Kenya’s President Uhuru Kenyatta on Wednesday, 8th September 2021, declared the drought affecting parts of the country a national disaster.
According to an article that cited UN for the coordination of Humanitarian, Nine counties in Kenya are expected to have the highest numbers of people in IPC Phase 3 and above from November 2021 onwards. That is: Turkana, Mandera, Lamu, Garissa, Wajir, Kwale, Kitui, Tana River and Isiolo. Food insecurity is expected to worsen in the period ahead based on the likelihood of poor rains during the upcoming short rains season (October to December).
Kenya’s president Uhuru Kenyatta consequently instructed The National Treasury and the Ministry of Interior and Coordination of National Government to spearhead Government efforts to assist affected households including water and relief food distribution as well as livestock uptake.

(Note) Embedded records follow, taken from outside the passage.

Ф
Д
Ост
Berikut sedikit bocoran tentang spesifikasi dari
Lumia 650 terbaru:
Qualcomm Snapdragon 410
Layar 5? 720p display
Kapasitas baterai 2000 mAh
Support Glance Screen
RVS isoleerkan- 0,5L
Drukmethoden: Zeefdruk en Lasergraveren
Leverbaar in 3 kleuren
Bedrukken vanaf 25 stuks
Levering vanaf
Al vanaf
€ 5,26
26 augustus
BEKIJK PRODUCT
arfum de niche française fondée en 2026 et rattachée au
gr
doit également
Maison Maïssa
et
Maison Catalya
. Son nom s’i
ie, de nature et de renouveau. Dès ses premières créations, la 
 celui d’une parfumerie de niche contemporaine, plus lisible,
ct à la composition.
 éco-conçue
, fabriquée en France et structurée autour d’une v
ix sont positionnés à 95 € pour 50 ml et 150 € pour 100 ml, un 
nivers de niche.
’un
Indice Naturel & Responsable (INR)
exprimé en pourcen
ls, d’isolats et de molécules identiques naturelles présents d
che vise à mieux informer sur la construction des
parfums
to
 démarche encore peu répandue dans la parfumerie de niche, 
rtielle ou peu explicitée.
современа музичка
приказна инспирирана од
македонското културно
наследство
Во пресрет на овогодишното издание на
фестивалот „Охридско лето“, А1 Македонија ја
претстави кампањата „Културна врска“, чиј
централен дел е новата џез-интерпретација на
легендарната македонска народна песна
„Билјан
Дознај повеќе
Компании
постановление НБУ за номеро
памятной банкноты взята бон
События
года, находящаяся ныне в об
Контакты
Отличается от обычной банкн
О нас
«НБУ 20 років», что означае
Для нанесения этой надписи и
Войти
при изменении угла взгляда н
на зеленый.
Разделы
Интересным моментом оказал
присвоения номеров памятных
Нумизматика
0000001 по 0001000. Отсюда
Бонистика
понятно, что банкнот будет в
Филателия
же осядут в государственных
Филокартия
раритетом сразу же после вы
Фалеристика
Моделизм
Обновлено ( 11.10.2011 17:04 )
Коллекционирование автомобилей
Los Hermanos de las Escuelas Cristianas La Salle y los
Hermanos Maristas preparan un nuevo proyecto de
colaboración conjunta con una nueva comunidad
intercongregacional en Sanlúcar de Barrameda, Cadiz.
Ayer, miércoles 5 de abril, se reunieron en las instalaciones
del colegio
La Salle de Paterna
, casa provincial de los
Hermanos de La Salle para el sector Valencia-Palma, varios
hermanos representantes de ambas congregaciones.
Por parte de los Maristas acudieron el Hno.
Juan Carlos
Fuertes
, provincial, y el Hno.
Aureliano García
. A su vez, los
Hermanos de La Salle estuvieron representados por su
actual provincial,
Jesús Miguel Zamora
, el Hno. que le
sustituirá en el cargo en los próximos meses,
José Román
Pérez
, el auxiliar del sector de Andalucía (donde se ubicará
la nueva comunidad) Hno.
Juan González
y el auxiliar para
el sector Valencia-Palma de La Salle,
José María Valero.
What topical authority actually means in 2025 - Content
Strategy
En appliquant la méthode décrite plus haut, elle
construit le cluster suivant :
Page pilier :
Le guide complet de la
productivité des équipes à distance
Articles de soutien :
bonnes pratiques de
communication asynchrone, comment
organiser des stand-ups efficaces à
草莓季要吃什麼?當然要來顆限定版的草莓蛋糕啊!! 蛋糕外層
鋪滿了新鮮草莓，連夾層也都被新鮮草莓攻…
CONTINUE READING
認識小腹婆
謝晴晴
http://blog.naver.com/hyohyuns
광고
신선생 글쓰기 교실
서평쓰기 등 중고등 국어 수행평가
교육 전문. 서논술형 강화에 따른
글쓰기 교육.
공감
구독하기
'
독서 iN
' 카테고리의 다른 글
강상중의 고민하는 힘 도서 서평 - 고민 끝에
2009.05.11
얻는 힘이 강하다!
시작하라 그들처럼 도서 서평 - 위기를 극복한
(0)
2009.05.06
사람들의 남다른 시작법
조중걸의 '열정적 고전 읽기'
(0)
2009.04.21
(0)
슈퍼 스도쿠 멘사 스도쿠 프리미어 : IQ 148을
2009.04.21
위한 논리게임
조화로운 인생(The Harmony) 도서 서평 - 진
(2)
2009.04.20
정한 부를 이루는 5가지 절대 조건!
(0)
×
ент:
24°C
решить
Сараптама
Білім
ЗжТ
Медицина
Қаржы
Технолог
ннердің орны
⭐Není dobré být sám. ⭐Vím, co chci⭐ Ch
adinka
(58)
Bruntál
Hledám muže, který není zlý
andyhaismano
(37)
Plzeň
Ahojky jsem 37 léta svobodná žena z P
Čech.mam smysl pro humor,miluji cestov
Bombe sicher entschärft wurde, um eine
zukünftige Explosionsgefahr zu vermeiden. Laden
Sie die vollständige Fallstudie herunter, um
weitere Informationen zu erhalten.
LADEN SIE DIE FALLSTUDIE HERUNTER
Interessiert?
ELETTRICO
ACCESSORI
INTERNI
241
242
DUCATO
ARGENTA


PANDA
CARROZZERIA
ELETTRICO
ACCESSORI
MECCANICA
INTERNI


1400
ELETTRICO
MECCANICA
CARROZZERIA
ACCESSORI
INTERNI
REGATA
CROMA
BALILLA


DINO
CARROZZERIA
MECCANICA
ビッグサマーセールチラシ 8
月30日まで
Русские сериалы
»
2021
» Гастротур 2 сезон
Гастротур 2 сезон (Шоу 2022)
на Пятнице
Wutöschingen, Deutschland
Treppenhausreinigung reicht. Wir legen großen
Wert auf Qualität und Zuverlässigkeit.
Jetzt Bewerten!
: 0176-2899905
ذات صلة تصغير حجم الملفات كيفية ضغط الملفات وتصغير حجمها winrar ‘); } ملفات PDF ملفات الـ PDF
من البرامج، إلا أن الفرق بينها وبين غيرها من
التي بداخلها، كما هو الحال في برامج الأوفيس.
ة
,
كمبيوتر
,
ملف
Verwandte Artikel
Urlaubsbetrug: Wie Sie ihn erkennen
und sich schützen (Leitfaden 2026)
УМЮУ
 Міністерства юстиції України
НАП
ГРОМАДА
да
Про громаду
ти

Coming from a pastoralist community, we have faced a lot of drought related challenges for very many years. Access to water is an urgent concern for both humans and livestock. Many open water sources -including rivers, water pans, and dams- have dried up across pastoral and marginal agricultural livelihood zones, and other open water sources at 20 to 40 percent of capacity. With pastoralists having to walk longer distances in search of water, food and forage for their livestock, tensions among communities have risen and an increase in inter-communal conflict has been reported, according to an assessment by the ASAL Humanitarian Network. Atypical livestock migration is expected to intensify from September through October 2021 and from December 2021 until the beginning of the 2022 March to May long rains, according to the latest IPC analysis. As rangeland resources deteriorate rapidly in the period ahead, migration to dry-season grazing areas and other atypical routes are expected to further intensify, potentially increasing the incidence of resource-based conflict and disrupting markets, schooling, livelihoods and access to health facilities and services.
According to “The Guardian” An estimated 2.1 million Kenyans face starvation due to a drought in half the country, which is affecting harvests.